Description of the task: Leave out the pictures and repeat the entries below verbatim.

Page images and extracted text:
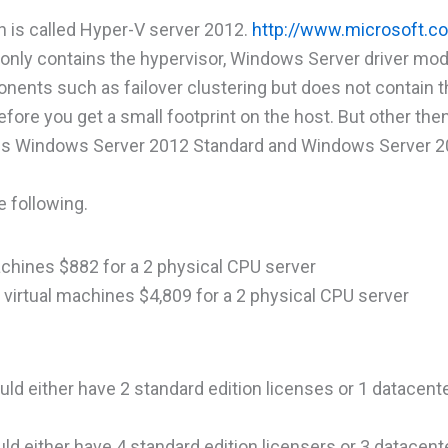
h is called Hyper-V server 2012.
http://www.microsoft.c
only contains the hypervisor, Windows Server driver mod
onents such as failover clustering but does not contain t
fore you get a small footprint on the host. But other then
V is Windows Server 2012 Standard and Windows Server 
e following.
machines $882 for a 2 physical CPU server
d virtual machines $4,809 for a 2 physical CPU server
uld either have 2 standard edition licenses or 1 datacente
ld either have 4 standard edition licensers or 3 datacente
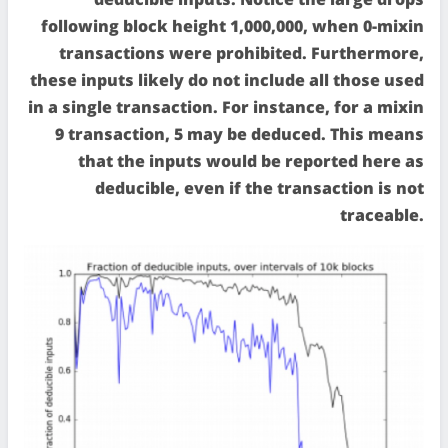
following block height 1,000,000, when 0-mixin
transactions were prohibited. Furthermore,
these inputs likely do not include all those used
in a single transaction. For instance, for a mixin
9 transaction, 5 may be deduced. This means
that the inputs would be reported here as
deducible, even if the transaction is not
traceable.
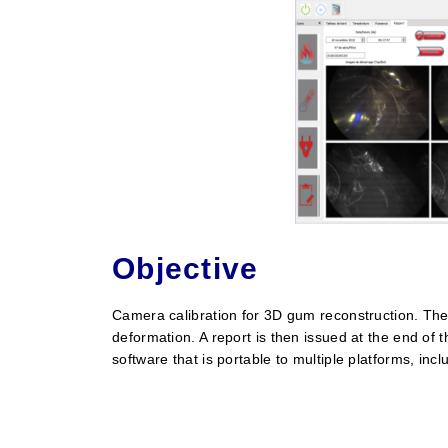
Objective
Camera calibration for 3D gum reconstruction. The
deformation. A report is then issued at the end o
software that is portable to multiple platforms, in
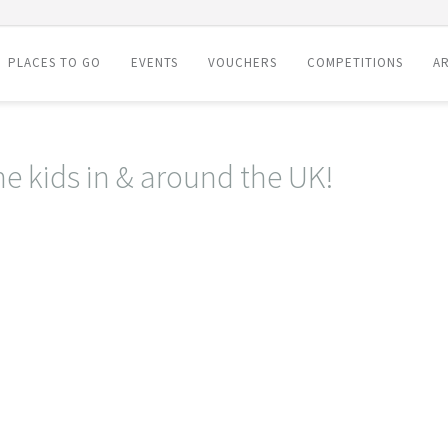
PLACES TO GO
EVENTS
VOUCHERS
COMPETITIONS
AR
he kids in & around the UK!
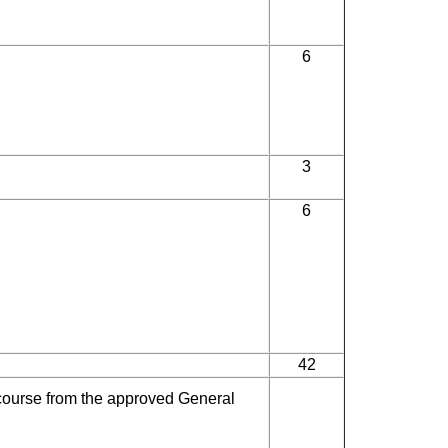
6
3
6
42
course from the approved General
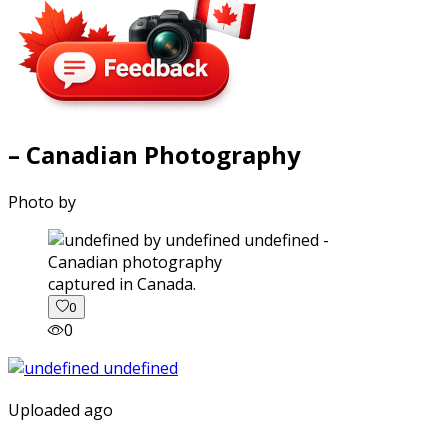
– Canadian Photography
Photo by
captured in Canada.
0
0
Uploaded ago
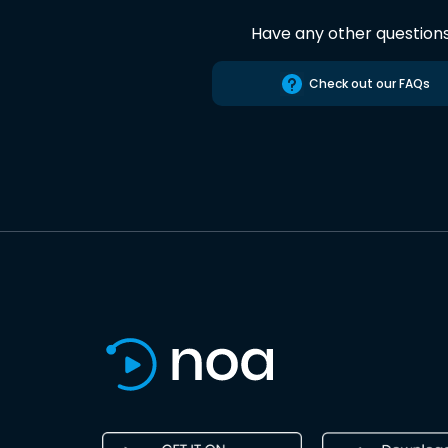
Have any other question
Check out our FAQs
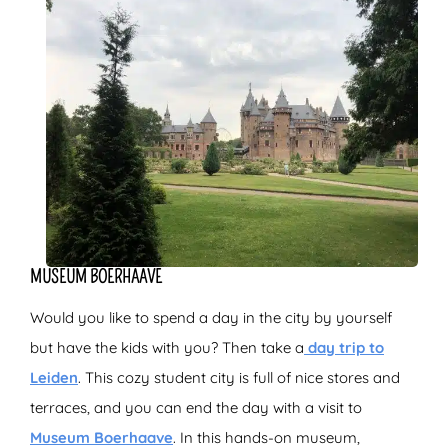
MUSEUM BOERHAAVE
Would you like to spend a day in the city by yourself
but have the kids with you? Then take a
day trip to
Leiden
. This cozy student city is full of nice stores and
terraces, and you can end the day with a visit to
Museum Boerhaave
. In this hands-on museum,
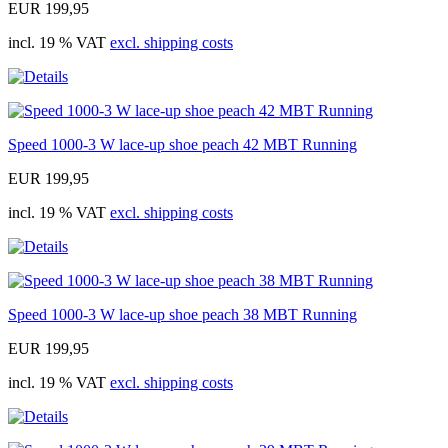
EUR 199,95
incl. 19 % VAT
excl. shipping costs
Speed 1000-3 W lace-up shoe peach 42 MBT Running
EUR 199,95
incl. 19 % VAT
excl. shipping costs
Speed 1000-3 W lace-up shoe peach 38 MBT Running
EUR 199,95
incl. 19 % VAT
excl. shipping costs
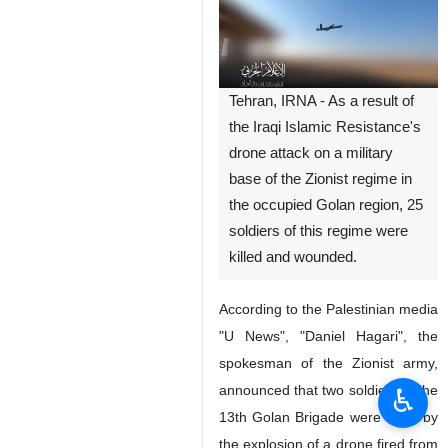
Tehran, IRNA - As a result of
the Iraqi Islamic Resistance's
drone attack on a military
base of the Zionist regime in
the occupied Golan region, 25
soldiers of this regime were
killed and wounded.
According to the Palestinian media
"U News", "Daniel Hagari", the
spokesman of the Zionist army,
announced that two soldiers of the
♿︎
13th Golan Brigade were killed by
the explosion of a drone fired from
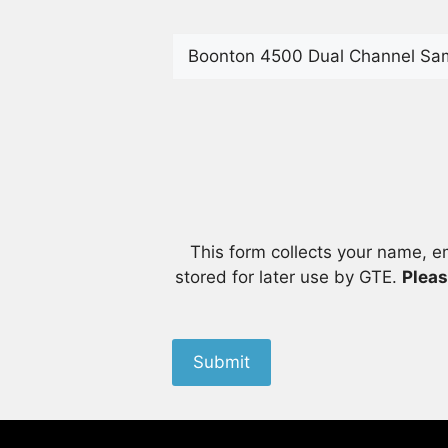
This form collects your name, e
stored for later use by GTE.
Pleas
Submit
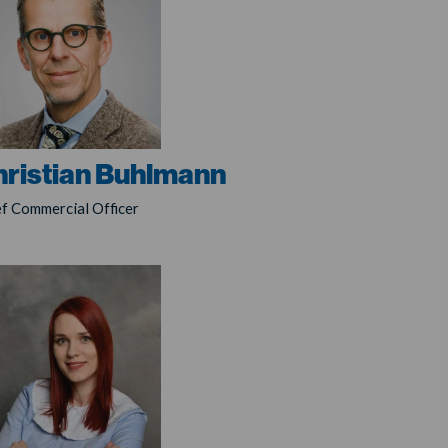
hristian Buhlmann
ef Commercial Officer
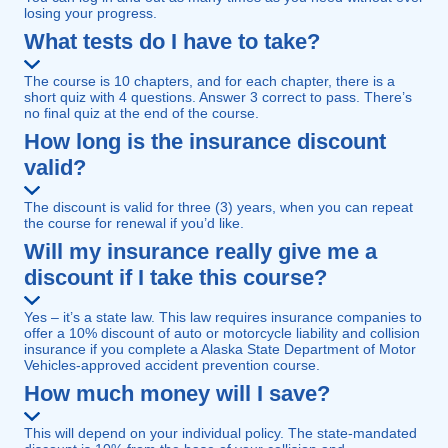
losing your progress.
What tests do I have to take?
The course is 10 chapters, and for each chapter, there is a
short quiz with 4 questions. Answer 3 correct to pass. There’s
no final quiz at the end of the course.
How long is the insurance discount
valid?
The discount is valid for three (3) years, when you can repeat
the course for renewal if you’d like.
Will my insurance really give me a
discount if I take this course?
Yes – it’s a state law. This law requires insurance companies to
offer a 10% discount of auto or motorcycle liability and collision
insurance if you complete a Alaska State Department of Motor
Vehicles-approved accident prevention course.
How much money will I save?
This will depend on your individual policy. The state-mandated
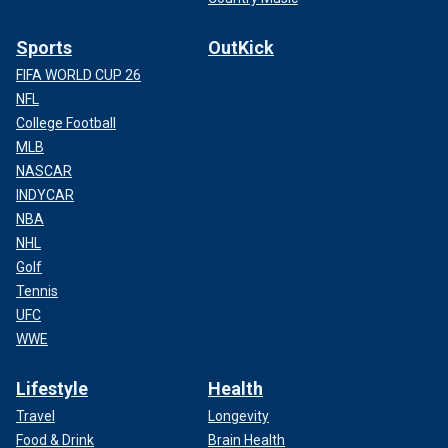
Sports
OutKick
FIFA WORLD CUP 26
NFL
College Football
MLB
NASCAR
INDYCAR
NBA
NHL
Golf
Tennis
UFC
WWE
Lifestyle
Health
Travel
Longevity
Food & Drink
Brain Health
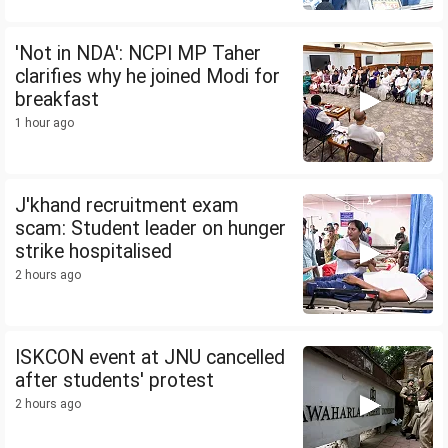
'Not in NDA': NCPI MP Taher
clarifies why he joined Modi for
breakfast
1 hour ago
J'khand recruitment exam
scam: Student leader on hunger
strike hospitalised
2 hours ago
ISKCON event at JNU cancelled
after students' protest
2 hours ago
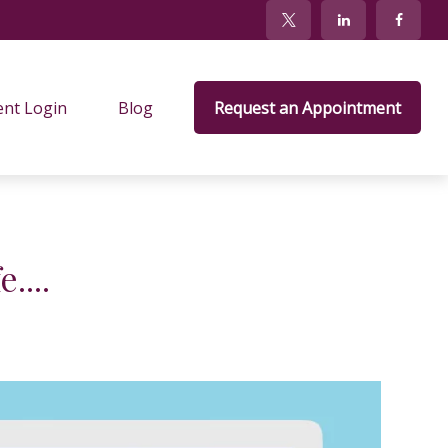
ent Login
Blog
Request an Appointment
....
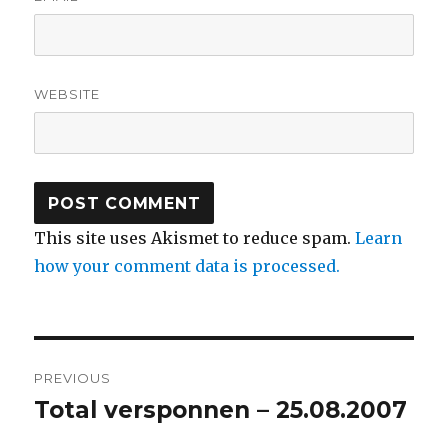
WEBSITE
This site uses Akismet to reduce spam.
Learn
how your comment data is processed.
Post
PREVIOUS
navigation
Total versponnen – 25.08.2007
Previous
post:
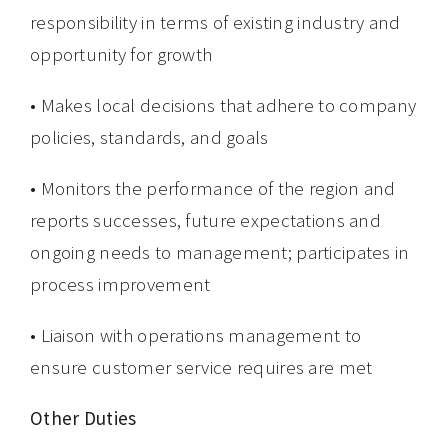
responsibility in terms of existing industry and
opportunity for growth
• Makes local decisions that adhere to company
policies, standards, and goals
• Monitors the performance of the region and
reports successes, future expectations and
ongoing needs to management; participates in
process improvement
• Liaison with operations management to
ensure customer service requires are met
Other Duties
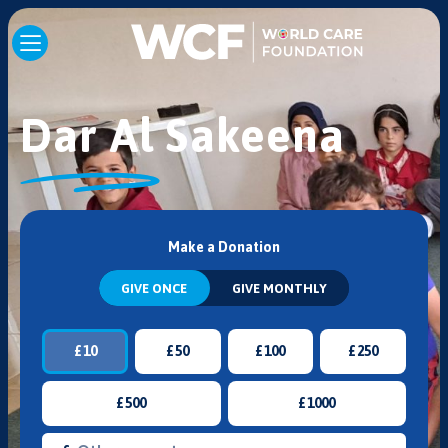
Dar Al Sakeena
Make a Donation
GIVE ONCE
GIVE MONTHLY
£
10
£
50
£
100
£
250
£
500
£
1000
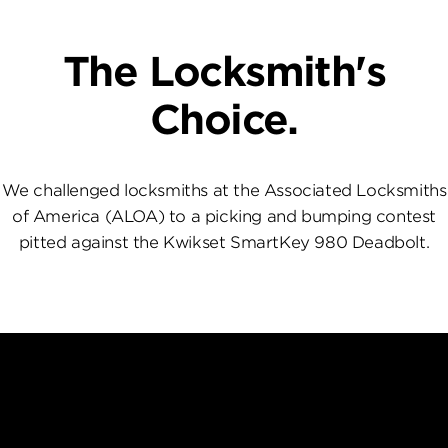
The Locksmith's
Choice.
We challenged locksmiths at the Associated Locksmiths
of America (ALOA) to a picking and bumping contest
pitted against the Kwikset SmartKey 980 Deadbolt.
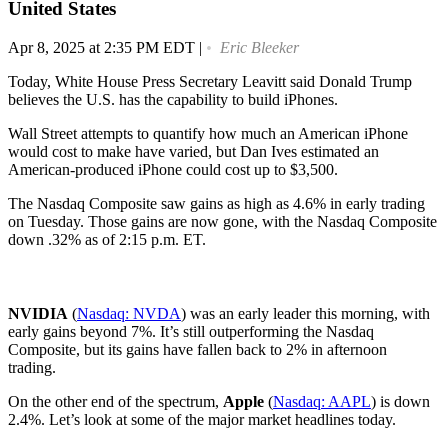
United States
Apr 8, 2025 at 2:35 PM EDT
|
Eric Bleeker
Today, White House Press Secretary Leavitt said Donald Trump
believes the U.S. has the capability to build iPhones.
Wall Street attempts to quantify how much an American iPhone
would cost to make have varied, but Dan Ives estimated an
American-produced iPhone could cost up to $3,500.
The Nasdaq Composite saw gains as high as 4.6% in early trading
on Tuesday. Those gains are now gone, with the Nasdaq Composite
down .32% as of 2:15 p.m. ET.
NVIDIA
(
Nasdaq: NVDA
) was an early leader this morning, with
early gains beyond 7%. It’s still outperforming the Nasdaq
Composite, but its gains have fallen back to 2% in afternoon
trading.
On the other end of the spectrum,
Apple
(
Nasdaq: AAPL
) is down
2.4%. Let’s look at some of the major market headlines today.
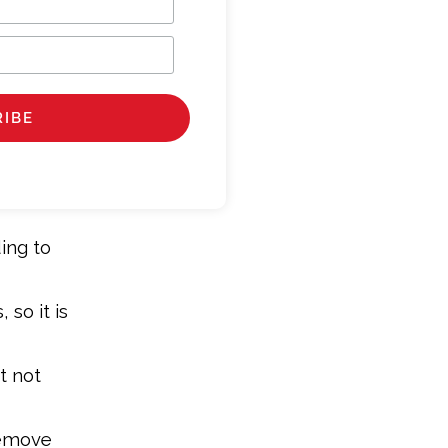
ing to
 so it is
t not
Remove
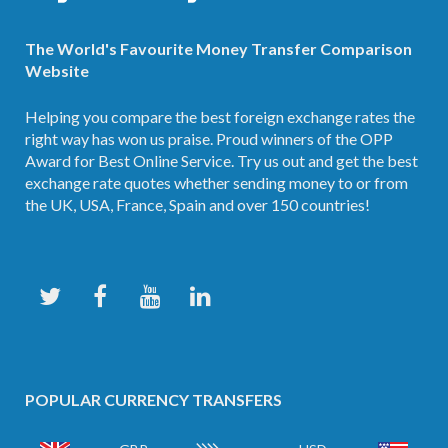
The World's Favourite Money Transfer Comparison
Website
Helping you compare the best foreign exchange rates the
right way has won us praise. Proud winners of the OPP
Award for Best Online Service. Try us out and get the best
exchange rate quotes whether sending money to or from
the UK, USA, France, Spain and over 150 countries!
POPULAR CURRENCY TRANSFERS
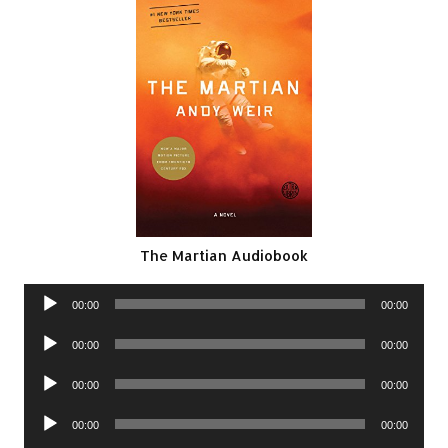
The Martian Audiobook
Audio
00:00
00:00
Player
Audio
00:00
00:00
Player
Audio
00:00
00:00
Player
Audio
00:00
00:00
Player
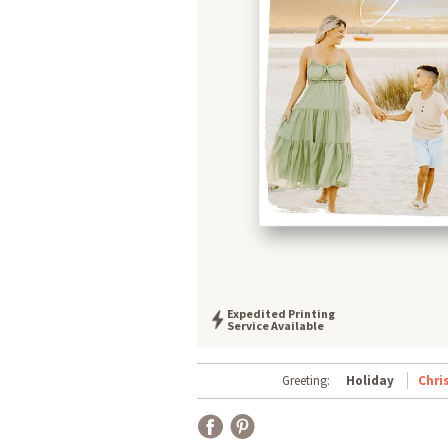
Expedited Printing
Service Available
Greeting:
Holiday
Chri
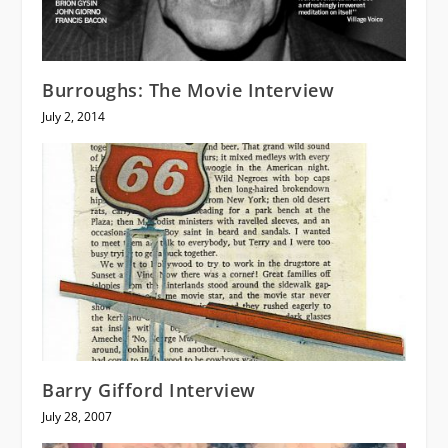
Burroughs: The Movie Interview
July 2, 2014
Barry Gifford Interview
July 28, 2007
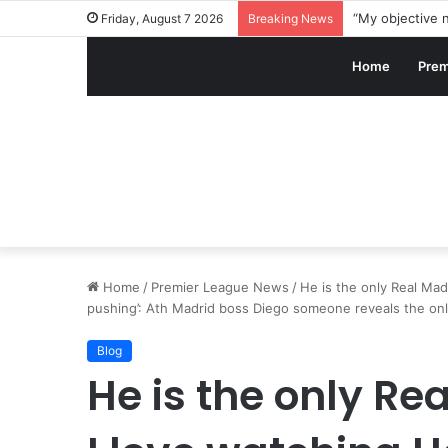
Friday, August 7 2026
Breaking News
Home
Prem
Home
/
Premier League News
/
He is the only Real Madr
pushing’: Ath Madrid boss Diego someone reveals the only
Blog
He is the only Re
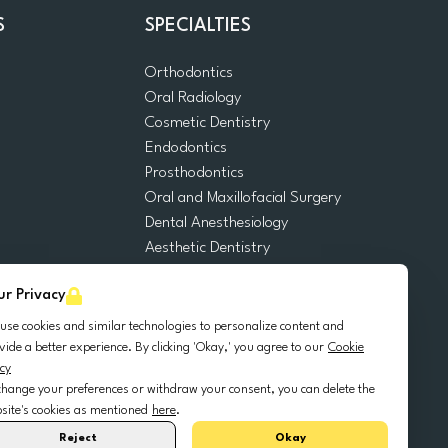
S
SPECIALTIES
Orthodontics
Oral Radiology
m
Cosmetic Dentistry
Endodontics
Prosthodontics
Oral and Maxillofacial Surgery
Dental Anesthesiology
Aesthetic Dentistry
Dental Emergencies
ur Privacy
General Dentistry
Pediatric Dentistry
use cookies and similar technologies to personalize content and
Oral Surgery
vide a better experience. By clicking 'Okay,' you agree to our
Cookie
icy
Dental Implantology
change your preferences or withdraw your consent, you can delete the
Periodontics
site's cookies as mentioned
here
.
Reject
Okay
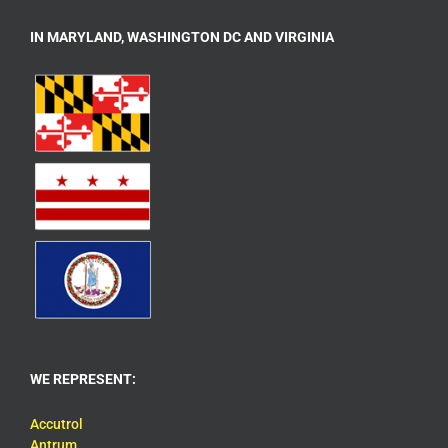
IN MARYLAND, WASHINGTON DC AND VIRGINIA
WE REPRESENT:
Accutrol
Antrum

Expected answer:
h is called Hyper-V server 2012.
http://www.microsoft.c
only contains the hypervisor, Windows Server driver mod
onents such as failover clustering but does not contain t
fore you get a small footprint on the host. But other then
V is Windows Server 2012 Standard and Windows Server 
e following.
machines $882 for a 2 physical CPU server
d virtual machines $4,809 for a 2 physical CPU server
uld either have 2 standard edition licenses or 1 datacente
ld either have 4 standard edition licensers or 3 datacente
following block height 1,000,000, when 0-mixin
transactions were prohibited. Furthermore,
these inputs likely do not include all those used
in a single transaction. For instance, for a mixin
9 transaction, 5 may be deduced. This means
that the inputs would be reported here as
deducible, even if the transaction is not
traceable.
Objective
Camera calibration for 3D gum reconstruction. The
deformation. A report is then issued at the end o
software that is portable to multiple platforms, in
PLACES TO GO
EVENTS
VOUCHERS
COMPETITIONS
AR
he kids in & around the UK!
6
3
6
42
course from the approved General
– Canadian Photography
Photo by
captured in Canada.
0
0
Uploaded ago
Have any other question
Check out our FAQs
MUSEUM BOERHAAVE
Would you like to spend a day in the city by yourself
but have the kids with you? Then take a
day trip to
Leiden
. This cozy student city is full of nice stores and
terraces, and you can end the day with a visit to
Museum Boerhaave
. In this hands-on museum,
EUR 199,95
incl. 19 % VAT
excl. shipping costs
Speed 1000-3 W lace-up shoe peach 42 MBT Running
EUR 199,95
incl. 19 % VAT
excl. shipping costs
Speed 1000-3 W lace-up shoe peach 38 MBT Running
EUR 199,95
incl. 19 % VAT
excl. shipping costs
Tehran, IRNA - As a result of
the Iraqi Islamic Resistance's
drone attack on a military
base of the Zionist regime in
the occupied Golan region, 25
soldiers of this regime were
killed and wounded.
According to the Palestinian media
"U News", "Daniel Hagari", the
spokesman of the Zionist army,
announced that two soldiers of the
♿︎
13th Golan Brigade were killed by
the explosion of a drone fired from
This form collects your name, e
stored for later use by GTE.
Pleas
Submit
hristian Buhlmann
ef Commercial Officer
losing your progress.
What tests do I have to take?
The course is 10 chapters, and for each chapter, there is a
short quiz with 4 questions. Answer 3 correct to pass. There’s
no final quiz at the end of the course.
How long is the insurance discount
valid?
The discount is valid for three (3) years, when you can repeat
the course for renewal if you’d like.
Will my insurance really give me a
discount if I take this course?
Yes – it’s a state law. This law requires insurance companies to
offer a 10% discount of auto or motorcycle liability and collision
insurance if you complete a Alaska State Department of Motor
Vehicles-approved accident prevention course.
How much money will I save?
This will depend on your individual policy. The state-mandated
Sports
OutKick
FIFA WORLD CUP 26
NFL
College Football
MLB
NASCAR
INDYCAR
NBA
NHL
Golf
Tennis
UFC
WWE
Lifestyle
Health
Travel
Longevity
Food & Drink
Brain Health
'Not in NDA': NCPI MP Taher
clarifies why he joined Modi for
breakfast
1 hour ago
J'khand recruitment exam
scam: Student leader on hunger
strike hospitalised
2 hours ago
ISKCON event at JNU cancelled
after students' protest
2 hours ago
ent Login
Blog
Request an Appointment
....
WEBSITE
This site uses Akismet to reduce spam.
Learn
how your comment data is processed.
Post
PREVIOUS
navigation
Total versponnen – 25.08.2007
Previous
post:
responsibility in terms of existing industry and
opportunity for growth
• Makes local decisions that adhere to company
policies, standards, and goals
• Monitors the performance of the region and
reports successes, future expectations and
ongoing needs to management; participates in
process improvement
• Liaison with operations management to
ensure customer service requires are met
Other Duties
Dar Al Sakeena
Make a Donation
GIVE ONCE
GIVE MONTHLY
£
10
£
50
£
100
£
250
£
500
£
1000
The Locksmith's
Choice.
We challenged locksmiths at the Associated Locksmiths
of America (ALOA) to a picking and bumping contest
pitted against the Kwikset SmartKey 980 Deadbolt.
United States
Apr 8, 2025 at 2:35 PM EDT
|
Eric Bleeker
Today, White House Press Secretary Leavitt said Donald Trump
believes the U.S. has the capability to build iPhones.
Wall Street attempts to quantify how much an American iPhone
would cost to make have varied, but Dan Ives estimated an
American-produced iPhone could cost up to $3,500.
The Nasdaq Composite saw gains as high as 4.6% in early trading
on Tuesday. Those gains are now gone, with the Nasdaq Composite
down .32% as of 2:15 p.m. ET.
NVIDIA
(
Nasdaq: NVDA
) was an early leader this morning, with
early gains beyond 7%. It’s still outperforming the Nasdaq
Composite, but its gains have fallen back to 2% in afternoon
trading.
On the other end of the spectrum,
Apple
(
Nasdaq: AAPL
) is down
2.4%. Let’s look at some of the major market headlines today.
ing to
 so it is
t not
Remove
The World's Favourite Money Transfer Comparison
Website
Helping you compare the best foreign exchange rates the
right way has won us praise. Proud winners of the OPP
Award for Best Online Service. Try us out and get the best
exchange rate quotes whether sending money to or from
the UK, USA, France, Spain and over 150 countries!
POPULAR CURRENCY TRANSFERS
The Martian Audiobook
Audio
00:00
00:00
Player
Audio
00:00
00:00
Player
Audio
00:00
00:00
Player
Audio
00:00
00:00
Player
Expedited Printing
Service Available
Greeting:
Holiday
Chri
Burroughs: The Movie Interview
July 2, 2014
Barry Gifford Interview
July 28, 2007
Friday, August 7 2026
Breaking News
Home
Prem
Home
/
Premier League News
/
He is the only Real Madr
pushing’: Ath Madrid boss Diego someone reveals the only
Blog
He is the only Re
S
SPECIALTIES
Orthodontics
Oral Radiology
m
Cosmetic Dentistry
Endodontics
Prosthodontics
Oral and Maxillofacial Surgery
Dental Anesthesiology
Aesthetic Dentistry
Dental Emergencies
ur Privacy
General Dentistry
Pediatric Dentistry
use cookies and similar technologies to personalize content and
Oral Surgery
vide a better experience. By clicking 'Okay,' you agree to our
Cookie
icy
Dental Implantology
change your preferences or withdraw your consent, you can delete the
Periodontics
site's cookies as mentioned
here
.
Reject
Okay
IN MARYLAND, WASHINGTON DC AND VIRGINIA
WE REPRESENT:
Accutrol
Antrum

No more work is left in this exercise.